== Task details ==
Pictures in the records are to be excluded from an otherwise exact copy.

● ● ● ● ● ● ●

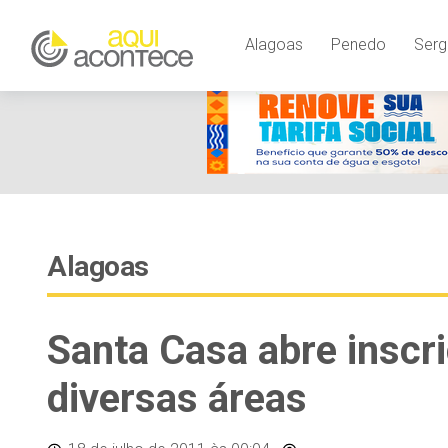
Alagoas
Penedo
Serg
Alagoas
Santa Casa abre inscr
diversas áreas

● ● ● ● ● ● ●

== Response to this exercise ==
Alagoas
Penedo
Serg
Alagoas
Santa Casa abre inscr
diversas áreas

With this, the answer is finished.